From Flat Logs to Causal Graphs: Hierarchical Failure Attribution for LLM-based Multi-Agent Systems
arXiv:2602.23701v1 Announce Type: new Abstract: LLM-powered Multi-Agent Systems (MAS) have demonstrated remarkable capabilities in complex domains but suffer from inherent fragility and opaque failure mechanisms. Existing failure attribution methods, whether relying on direct prompting, costly replays, or supervised fine-tuning, typically treat execution logs as flat sequences. This linear perspective fails to disentangle the intricate causal links inherent to MAS, leading to weak observability and ambiguous responsibility boundaries. To address these challenges, we propose CHIEF, a novel framework that transforms chaotic trajectories into a structured hierarchical causal graph. It then employs hierarchical oracle-guided backtracking to efficiently prune the search space via sybthesized virtual oracles. Finally, it implements counterfactual attribution via a progressive causal screening strategy to rigorously distinguish true root causes from propagated symptoms. Experiments on Who&Wh
arXiv:2602.23701v1 Announce Type: new Abstract: LLM-powered Multi-Agent Systems (MAS) have demonstrated remarkable capabilities in complex domains but suffer from inherent fragility and opaque failure mechanisms. Existing failure attribution methods, whether relying on direct prompting, costly replays, or supervised fine-tuning, typically treat execution logs as flat sequences. This linear perspective fails to disentangle the intricate causal links inherent to MAS, leading to weak observability and ambiguous responsibility boundaries. To address these challenges, we propose CHIEF, a novel framework that transforms chaotic trajectories into a structured hierarchical causal graph. It then employs hierarchical oracle-guided backtracking to efficiently prune the search space via sybthesized virtual oracles. Finally, it implements counterfactual attribution via a progressive causal screening strategy to rigorously distinguish true root causes from propagated symptoms. Experiments on Who&When benchmark show that CHIEF outperforms eight strong and state-of-the-art baselines on both agent- and step-level accuracy. Ablation studies further confirm the critical role of each proposed module.
Executive Summary
This article presents CHIEF, a novel framework for hierarchical failure attribution in Large Language Model (LLM)-based Multi-Agent Systems (MAS). CHIEF addresses the limitations of existing methods by transforming chaotic execution logs into structured causal graphs, employing hierarchical oracle-guided backtracking, and implementing counterfactual attribution via progressive causal screening. Experiments demonstrate CHIEF's superiority over state-of-the-art baselines on both agent- and step-level accuracy. The framework's modules are critical to its performance, as confirmed by ablation studies. CHIEF has significant implications for the development and deployment of LLM-based MAS, enabling more robust and transparent failure analysis.
Key Points
- ▸ CHIEF transforms chaotic execution logs into structured causal graphs
- ▸ Hierarchical oracle-guided backtracking efficiently prunes the search space
- ▸ Counterfactual attribution via progressive causal screening rigorously distinguishes true root causes
Merits
Strength in Addressing Complexity
CHIEF effectively addresses the complexity of LLM-based MAS by incorporating hierarchical causal graph analysis and counterfactual attribution, making it a significant improvement over existing methods.
Improved Accuracy
CHIEF demonstrates superior performance over state-of-the-art baselines on both agent- and step-level accuracy, indicating its practical utility in real-world applications.
Enhanced Transparency
CHIEF's hierarchical failure attribution enables more transparent analysis of LLM-based MAS, facilitating better understanding and improvement of these complex systems.
Demerits
Potential Computational Burden
The hierarchical oracle-guided backtracking and counterfactual attribution components of CHIEF may introduce computational overhead, potentially limiting its scalability in large-scale applications.
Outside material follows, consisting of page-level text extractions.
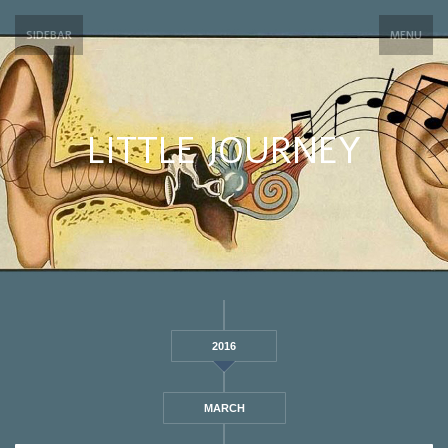
SIDEBAR
MENU
LITTLE JOURNEY
2016
MARCH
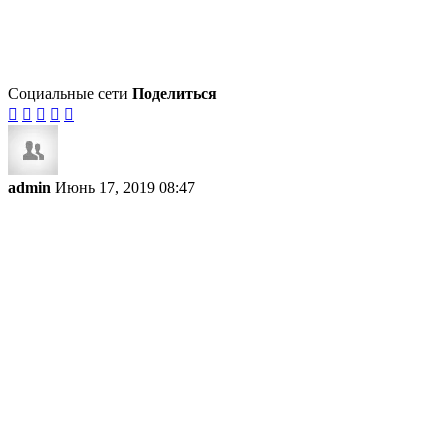
Социальные сети
Поделиться





admin
Июнь 17, 2019 08:47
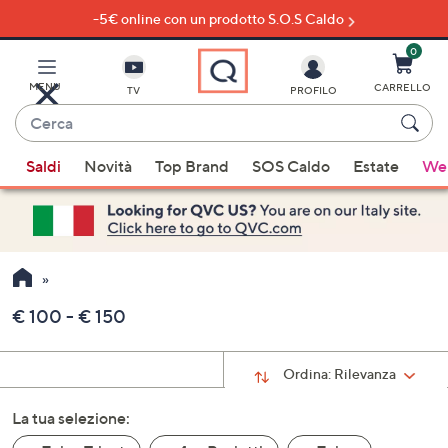
-5€ online con un prodotto S.O.S Caldo
Vai
al
contenuto
0
principale
MENU
CARRELLO
TV
PROFILO
Cerca
Quando
Saldi
Novità
Top Brand
SOS Caldo
Estate
Wel
sono
disponibili
suggerimenti,
usa
i
tasti
€ 100 - € 150
freccia
su
e
Ordina:
Rilevanza
giù
La tua selezione:
oppure
scorri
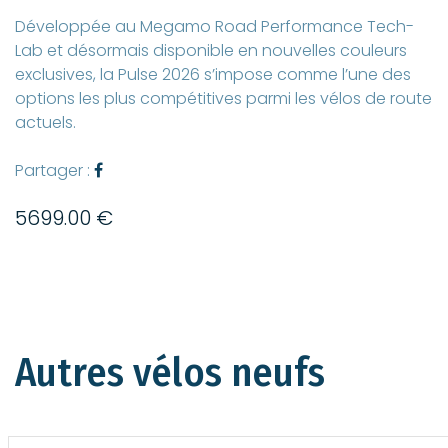
Développée au Megamo Road Performance Tech-
Lab et désormais disponible en nouvelles couleurs
exclusives, la Pulse 2026 s’impose comme l’une des
options les plus compétitives parmi les vélos de route
actuels.
Partager :
5699.00 €
Autres vélos neufs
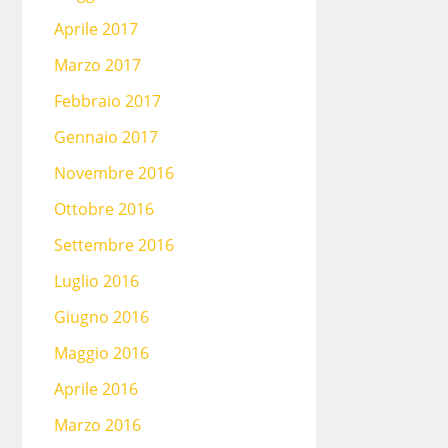
Aprile 2017
Marzo 2017
Febbraio 2017
Gennaio 2017
Novembre 2016
Ottobre 2016
Settembre 2016
Luglio 2016
Giugno 2016
Maggio 2016
Aprile 2016
Marzo 2016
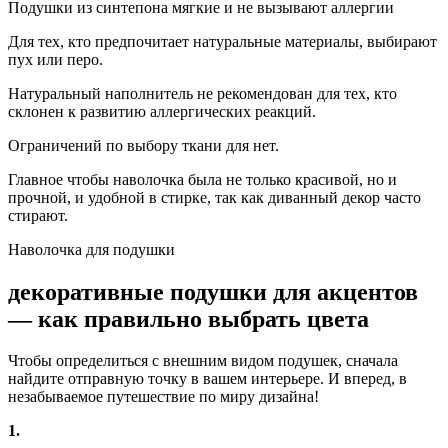
Подушки из синтепона мягкие и не вызывают аллергии
Для тех, кто предпочитает натуральные материалы, выбирают
пух или перо.
Натуральный наполнитель не рекомендован для тех, кто
склонен к развитию аллергических реакций.
Ограничений по выбору ткани для нет.
Главное чтобы наволочка была не только красивой, но и
прочной, и удобной в стирке, так как диванный декор часто
стирают.
Наволочка для подушки
декоративные подушки для акцентов
— как правильно выбрать цвета
Чтобы определиться с внешним видом подушек, сначала
найдите отправную точку в вашем интерьере. И вперед, в
незабываемое путешествие по миру дизайна!
1.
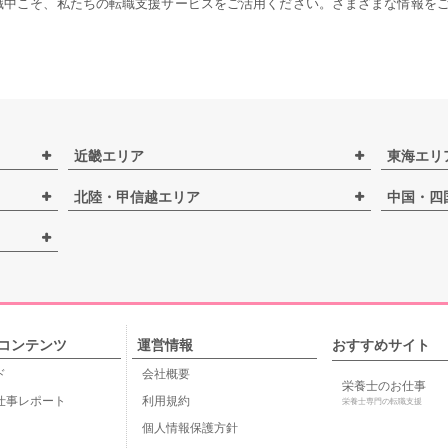
職中こそ、私たちの転職支援サービスをご活用ください。さまざまな情報を
近畿エリア
東海エリ
北陸・甲信越エリア
中国・四
コンテンツ
運営情報
おすすめサイト
ド
会社概要
栄養士のお仕事
仕事レポート
利用規約
栄養士専門の転職支援
個人情報保護方針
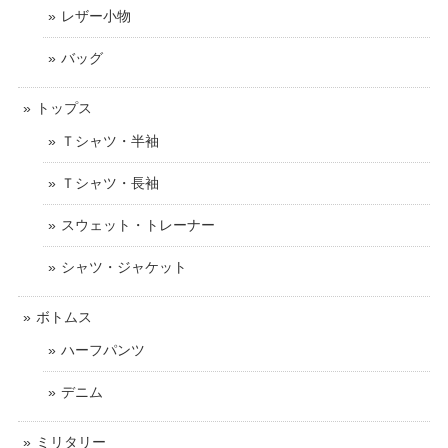
レザー小物
バッグ
トップス
Ｔシャツ・半袖
Ｔシャツ・長袖
スウェット・トレーナー
シャツ・ジャケット
ボトムス
ハーフパンツ
デニム
ミリタリー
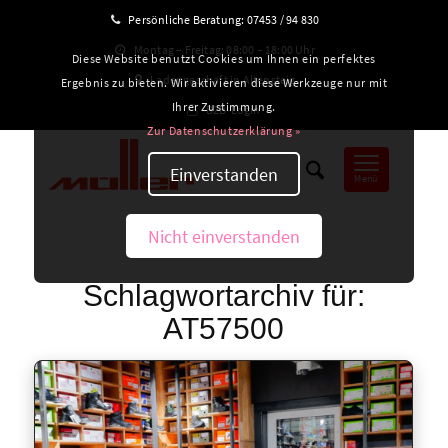
Persönliche Beratung:
07453 / 94 830
Montag – Freitag: 08:00 – 18:00 Uhr
Diese Website benutzt Cookies um Ihnen ein perfektes
Ladengeschäft in Altensteig
Ergebnis zu bieten. Wir aktivieren diese Werkzeuge nur mit
Ihrer Zustimmung.
B2B-Login
Zur Datenschutzerklärung »
Einverstanden
Menü
Nicht einverstanden
Schlagwortarchiv für:
AT57500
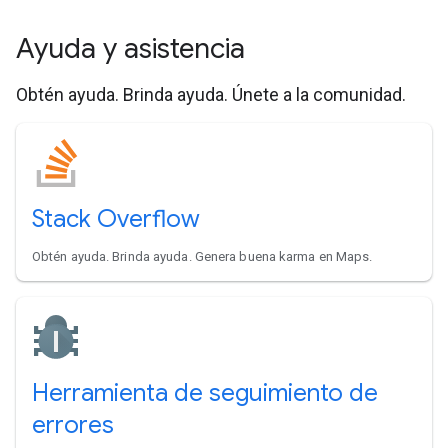
Ayuda y asistencia
Obtén ayuda. Brinda ayuda. Únete a la comunidad.
Stack Overflow
Obtén ayuda. Brinda ayuda. Genera buena karma en Maps.
Herramienta de seguimiento de
errores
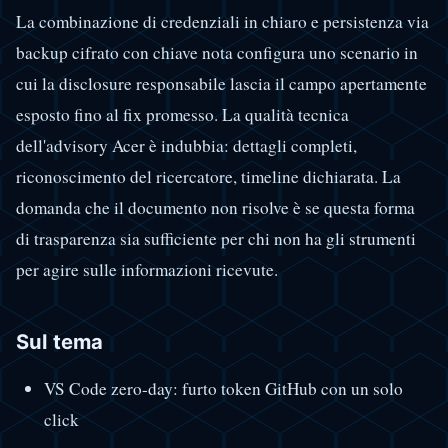
La combinazione di credenziali in chiaro e persistenza via
backup cifrato con chiave nota configura uno scenario in
cui la disclosure responsabile lascia il campo apertamente
esposto fino al fix promesso. La qualità tecnica
dell'advisory Acer è indubbia: dettagli completi,
riconoscimento del ricercatore, timeline dichiarata. La
domanda che il documento non risolve è se questa forma
di trasparenza sia sufficiente per chi non ha gli strumenti
per agire sulle informazioni ricevute.
Sul tema
VS Code zero-day: furto token GitHub con un solo
click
Dependence on High-Quality Training Data
The performance of CHIEF may be sensitive to the quality of training data, which could impact the generalizability and robustness of the framework in real-world scenarios.
Expert Commentary
CHIEF represents a significant advancement in the field of LLM-based MAS, addressing critical limitations of existing methods. The framework's novel approach to hierarchical failure attribution and counterfactual attribution has the potential to transform the way we design and deploy these complex systems. However, it is essential to carefully consider the potential computational burden and dependence on high-quality training data, as these factors may impact the framework's scalability and generalizability. As CHIEF continues to evolve, it is likely to have far-reaching implications for the development of explainable AI systems, causal reasoning in complex systems, and the responsible deployment of LLM-based MAS.
Recommendations
- ✓ Further research is needed to evaluate the scalability and generalizability of CHIEF in large-scale applications and diverse domains.
- ✓ The development of tools and methodologies for interpreting and visualizing the causal graphs generated by CHIEF would facilitate its practical adoption and enhance its transparency.